When writing out the entries below, keep only the lines from the line with "Случайные изображения (263, 328)" to the line with "Kontakt (150, 1899)", both included, exactly as they are, and leave the pictures aside.

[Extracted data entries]
========

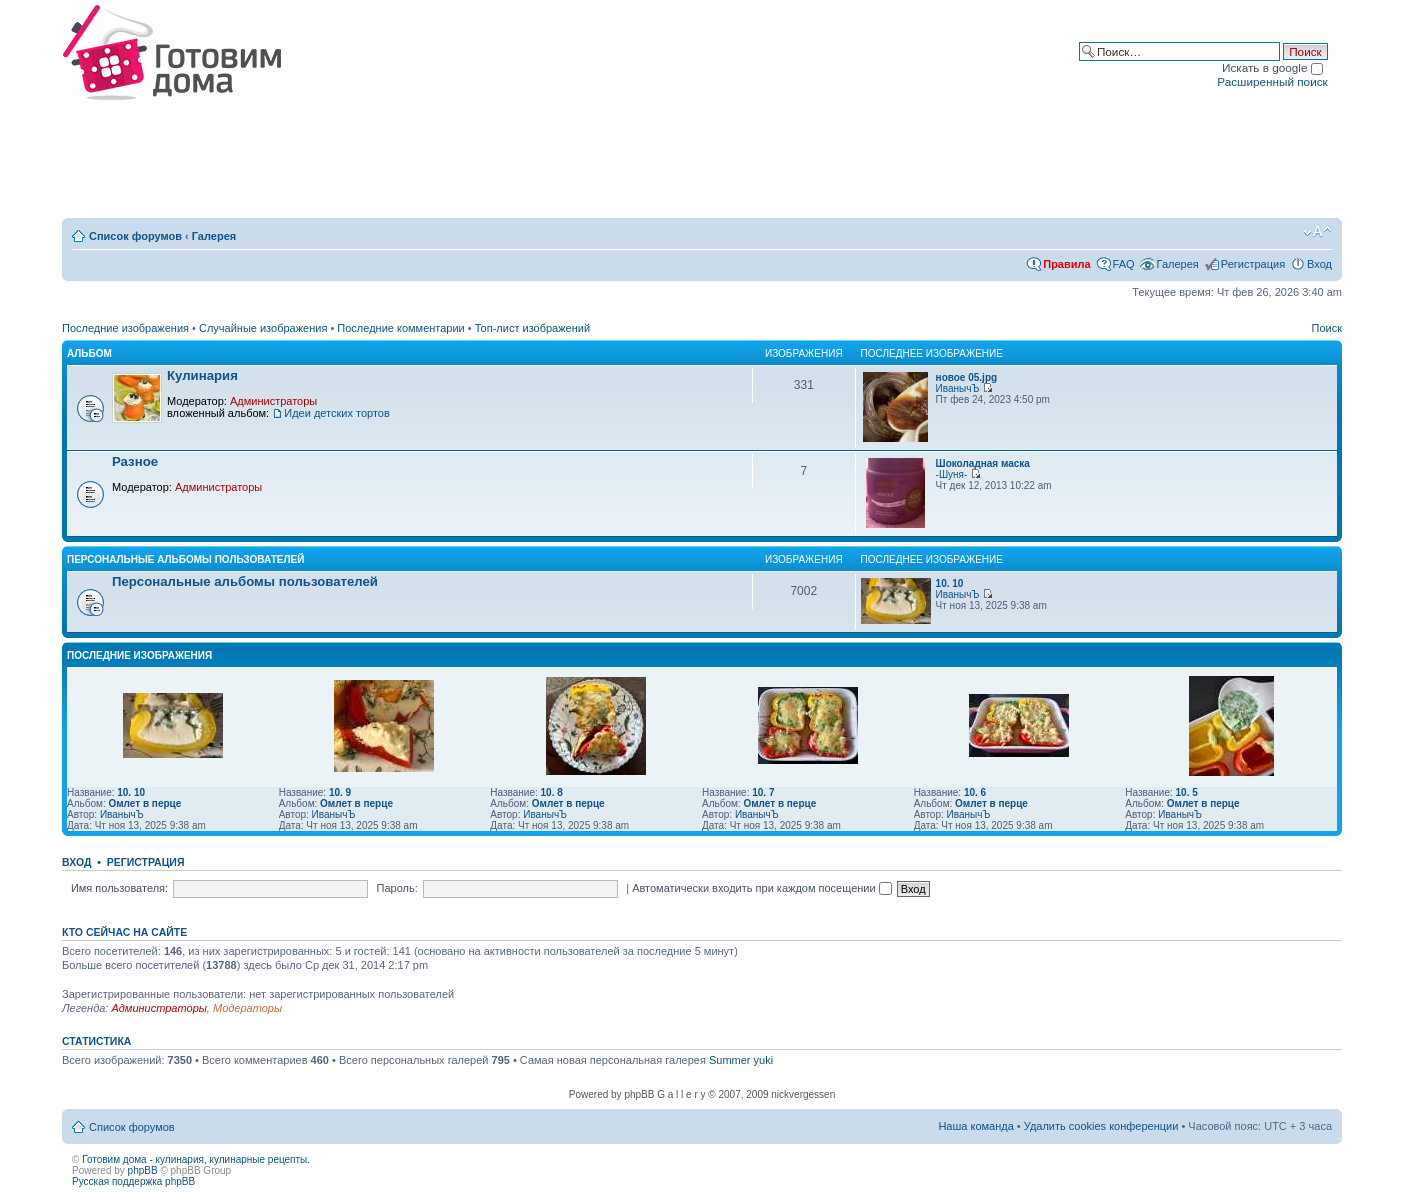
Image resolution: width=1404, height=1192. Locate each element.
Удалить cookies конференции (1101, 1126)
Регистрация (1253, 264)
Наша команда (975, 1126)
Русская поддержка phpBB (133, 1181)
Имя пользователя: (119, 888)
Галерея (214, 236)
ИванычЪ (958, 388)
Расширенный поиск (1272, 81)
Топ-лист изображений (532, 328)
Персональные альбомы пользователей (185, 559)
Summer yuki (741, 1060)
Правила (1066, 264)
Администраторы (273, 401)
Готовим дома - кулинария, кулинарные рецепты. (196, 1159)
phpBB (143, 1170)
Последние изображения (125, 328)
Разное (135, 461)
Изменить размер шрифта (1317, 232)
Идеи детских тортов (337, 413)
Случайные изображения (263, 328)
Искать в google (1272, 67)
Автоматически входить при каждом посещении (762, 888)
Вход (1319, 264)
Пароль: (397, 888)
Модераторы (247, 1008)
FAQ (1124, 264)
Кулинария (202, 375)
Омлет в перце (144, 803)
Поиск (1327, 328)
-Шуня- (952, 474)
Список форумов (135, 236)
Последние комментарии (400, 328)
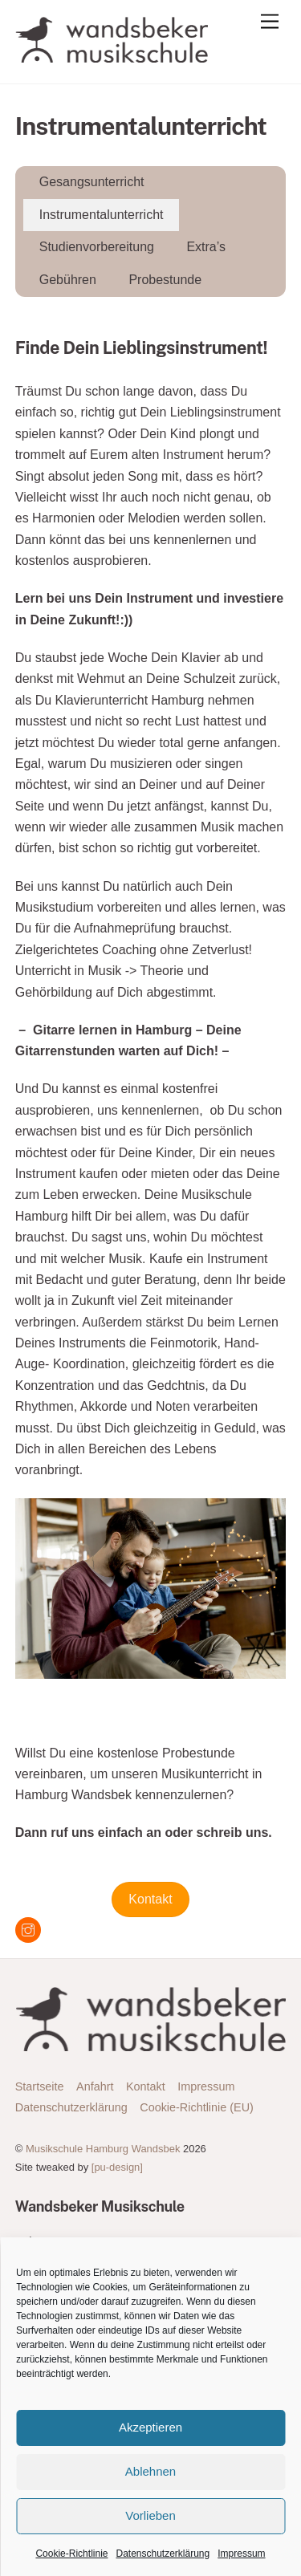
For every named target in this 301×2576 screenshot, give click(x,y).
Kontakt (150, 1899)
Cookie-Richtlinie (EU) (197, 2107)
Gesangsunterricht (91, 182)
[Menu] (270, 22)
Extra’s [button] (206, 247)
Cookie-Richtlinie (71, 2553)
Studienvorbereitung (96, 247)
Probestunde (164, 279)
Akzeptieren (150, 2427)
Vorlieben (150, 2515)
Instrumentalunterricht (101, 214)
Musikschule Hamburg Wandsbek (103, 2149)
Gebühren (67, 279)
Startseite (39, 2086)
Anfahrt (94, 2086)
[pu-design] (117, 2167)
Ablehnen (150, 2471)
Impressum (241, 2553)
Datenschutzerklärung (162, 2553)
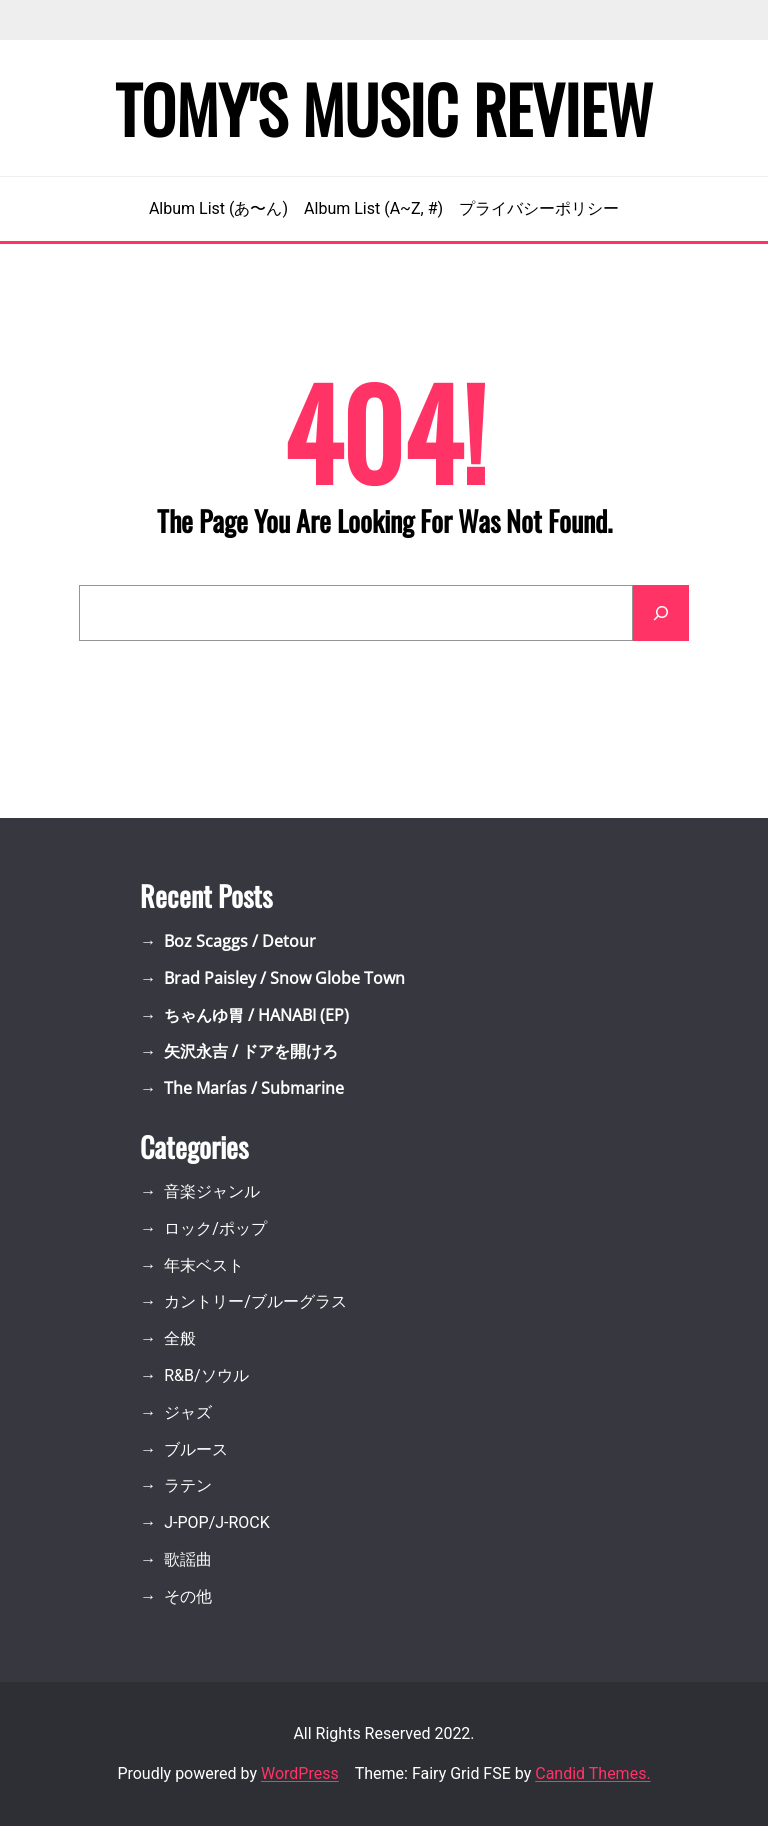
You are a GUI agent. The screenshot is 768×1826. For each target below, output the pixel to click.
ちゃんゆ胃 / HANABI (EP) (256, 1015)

========

**Result for this task:**
Случайные изображения (263, 328)
Искать в google (1272, 67)
Автоматически входить при каждом посещении (762, 888)
Вход (1319, 264)
Пароль: (397, 888)
Модераторы (247, 1008)
FAQ (1124, 264)
Кулинария (202, 375)
Омлет в перце (144, 803)
Поиск (1327, 328)
-Шуня- (952, 474)
Список форумов (135, 236)
Последние комментарии (400, 328)
For every named target in this 301×2576 screenshot, give click(x,y).
Kontakt (150, 1899)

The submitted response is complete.